### Problem
Return every line of the records below verbatim, with no pictures in the copy.

Stored records:
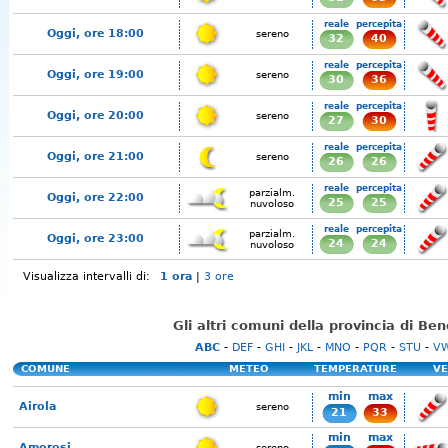
reale
percepita
Oggi, ore 18:00
sereno
32
40
reale
percepita
Oggi, ore 19:00
sereno
30
36
reale
percepita
Oggi, ore 20:00
sereno
27
30
reale
percepita
Oggi, ore 21:00
sereno
26
26
reale
percepita
parzialm.
Oggi, ore 22:00
25
25
nuvoloso
reale
percepita
parzialm.
Oggi, ore 23:00
24
24
nuvoloso
Visualizza intervalli di:
1 ora
|
3 ore
Gli altri comuni della provincia di Be
ABC
-
DEF
-
GHI
-
JKL
-
MNO
-
PQR
-
STU
-
V
COMUNE
METEO
TEMPERATURE
VE
min
max
Airola
sereno
21
33
min
max
Amorosi
sereno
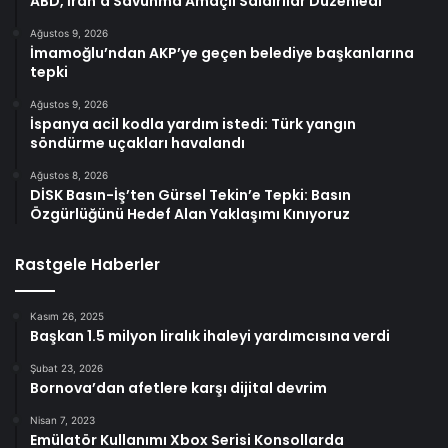
ABD, İran’a Savunma Amaçlı Saldırılar Düzenledi
Ağustos 9, 2026
İmamoğlu’ndan AKP’ye geçen belediye başkanlarına
tepki
Ağustos 9, 2026
İspanya acil kodla yardım istedi: Türk yangın
söndürme uçakları havalandı
Ağustos 8, 2026
DİSK Basın-İş’ten Gürsel Tekin’e Tepki: Basın
Özgürlüğünü Hedef Alan Yaklaşımı Kınıyoruz
Rastgele Haberler
Kasım 26, 2025
Başkan 1.5 milyon liralık ihaleyi yardımcısına verdi
Şubat 23, 2026
Bornova’dan afetlere karşı dijital devrim
Nisan 7, 2023
Emülatör Kullanımı Xbox Serisi Konsollarda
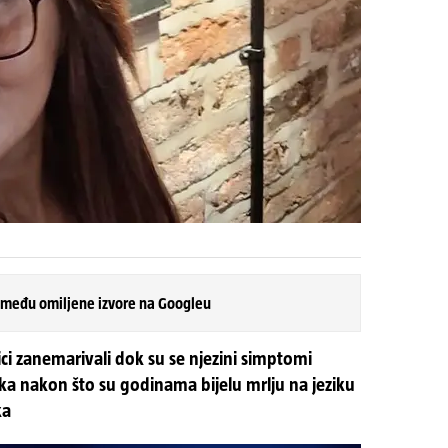
 među omiljene izvore na Googleu
ici zanemarivali dok su se njezini simptomi
aka nakon što su godinama bijelu mrlju na jeziku
ka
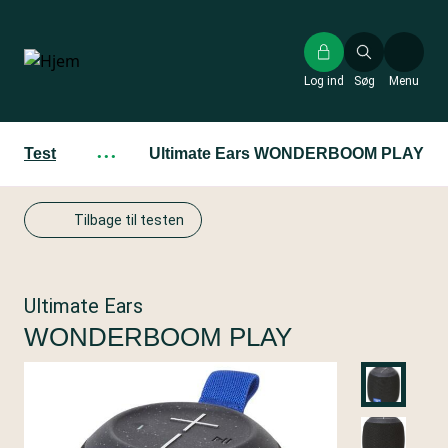
Gå
til
hovedindhold
Log ind
Søg
Menu
Test
···
Ultimate Ears WONDERBOOM PLAY
Tilbage til testen
Ultimate Ears
WONDERBOOM PLAY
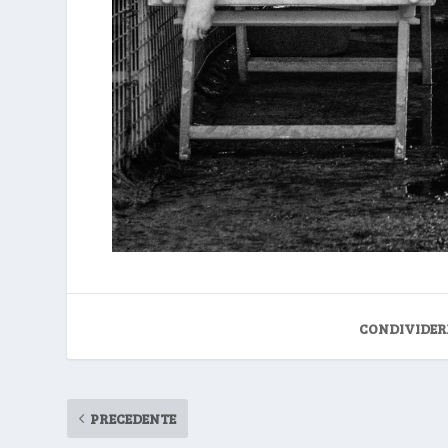
CONDIVIDER
PRECEDENTE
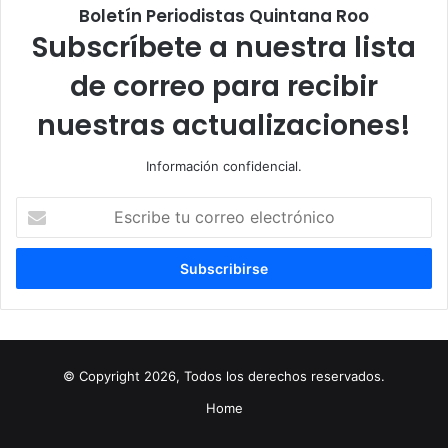
Boletín Periodistas Quintana Roo
Subscríbete a nuestra lista
de correo para recibir
nuestras actualizaciones!
Información confidencial.
Escribe
tu
correo
electrónico
© Copyright 2026, Todos los derechos reservados.
Home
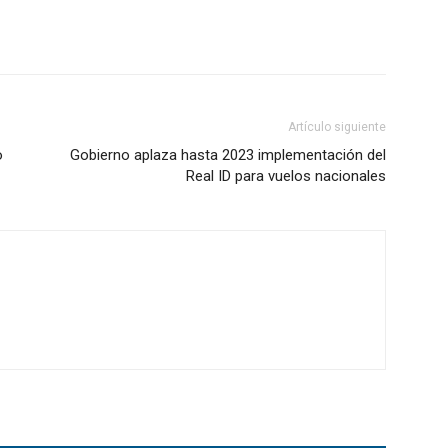
Artículo siguiente
o
Gobierno aplaza hasta 2023 implementación del
Real ID para vuelos nacionales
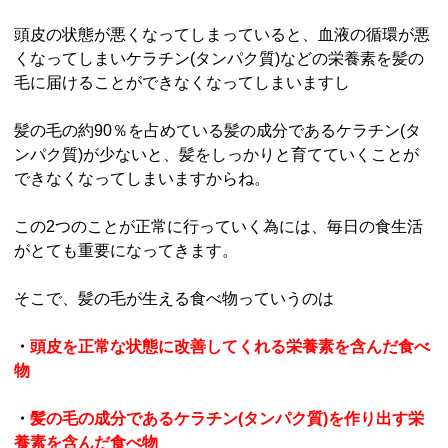
頭皮の状態が悪くなってしまっていると、血液の循環が悪
くなってしまいケラチン(タンパク質)などの栄養素を髪の
毛に届けることができなくなってしまいますし
髪の毛の約90％を占めている髪の成分であるケラチン(タ
ンパク質)が少ないと、髪をしっかりと育てていくことが
できなくなってしまいますからね。
この2つのことが正常に行っていく為には、毎日の食生活
がとても重要になってきます。
そこで、髪の毛が生える食べ物っていうのは
・
頭皮を正常な状態に改善してくれる栄養素を含んだ食べ
物
・
髪の毛の成分であるケラチン(タンパク質)を作り出す栄
養素を含んだ食べ物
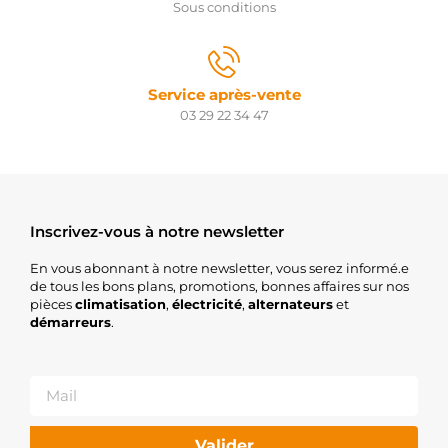
Sous conditions
Service après-vente
03 29 22 34 47
Inscrivez-vous à notre newsletter
En vous abonnant à notre newsletter, vous serez informé.e
de tous les bons plans, promotions, bonnes affaires sur nos
pièces
climatisation
,
électricité
,
alternateurs
et
démarreurs
.
Valider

### Answer for this exercise
reale
percepita
Oggi, ore 18:00
sereno
32
40
reale
percepita
Oggi, ore 19:00
sereno
30
36
reale
percepita
Oggi, ore 20:00
sereno
27
30
reale
percepita
Oggi, ore 21:00
sereno
26
26
reale
percepita
parzialm.
Oggi, ore 22:00
25
25
nuvoloso
reale
percepita
parzialm.
Oggi, ore 23:00
24
24
nuvoloso
Visualizza intervalli di:
1 ora
|
3 ore
Gli altri comuni della provincia di Be
ABC
-
DEF
-
GHI
-
JKL
-
MNO
-
PQR
-
STU
-
V
COMUNE
METEO
TEMPERATURE
VE
min
max
Airola
sereno
21
33
min
max
Amorosi
sereno
ABD, İran’a Savunma Amaçlı Saldırılar Düzenledi
Ağustos 9, 2026
İmamoğlu’ndan AKP’ye geçen belediye başkanlarına
tepki
Ağustos 9, 2026
İspanya acil kodla yardım istedi: Türk yangın
söndürme uçakları havalandı
Ağustos 8, 2026
DİSK Basın-İş’ten Gürsel Tekin’e Tepki: Basın
Özgürlüğünü Hedef Alan Yaklaşımı Kınıyoruz
Rastgele Haberler
Kasım 26, 2025
Başkan 1.5 milyon liralık ihaleyi yardımcısına verdi
Şubat 23, 2026
Bornova’dan afetlere karşı dijital devrim
Nisan 7, 2023
Emülatör Kullanımı Xbox Serisi Konsollarda
 među omiljene izvore na Googleu
ici zanemarivali dok su se njezini simptomi
aka nakon što su godinama bijelu mrlju na jeziku
ka
Gå
til
hovedindhold
Log ind
Søg
Menu
Test
···
Ultimate Ears WONDERBOOM PLAY
Tilbage til testen
Ultimate Ears
WONDERBOOM PLAY
CONDIVIDER
PRECEDENTE
Boletín Periodistas Quintana Roo
Subscríbete a nuestra lista
de correo para recibir
nuestras actualizaciones!
Información confidencial.
Escribe
tu
correo
electrónico
© Copyright 2026, Todos los derechos reservados.
Home
Artículo siguiente
o
Gobierno aplaza hasta 2023 implementación del
Real ID para vuelos nacionales
頭皮の状態が悪くなってしまっていると、血液の循環が悪
くなってしまいケラチン(タンパク質)などの栄養素を髪の
毛に届けることができなくなってしまいますし
髪の毛の約90％を占めている髪の成分であるケラチン(タ
ンパク質)が少ないと、髪をしっかりと育てていくことが
できなくなってしまいますからね。
この2つのことが正常に行っていく為には、毎日の食生活
がとても重要になってきます。
そこで、髪の毛が生える食べ物っていうのは
・
頭皮を正常な状態に改善してくれる栄養素を含んだ食べ
物
・
髪の毛の成分であるケラチン(タンパク質)を作り出す栄
養素を含んだ食べ物
Sous conditions
Service après-vente
03 29 22 34 47
Inscrivez-vous à notre newsletter
En vous abonnant à notre newsletter, vous serez informé.e
de tous les bons plans, promotions, bonnes affaires sur nos
pièces
climatisation
,
électricité
,
alternateurs
et
démarreurs
.
Valider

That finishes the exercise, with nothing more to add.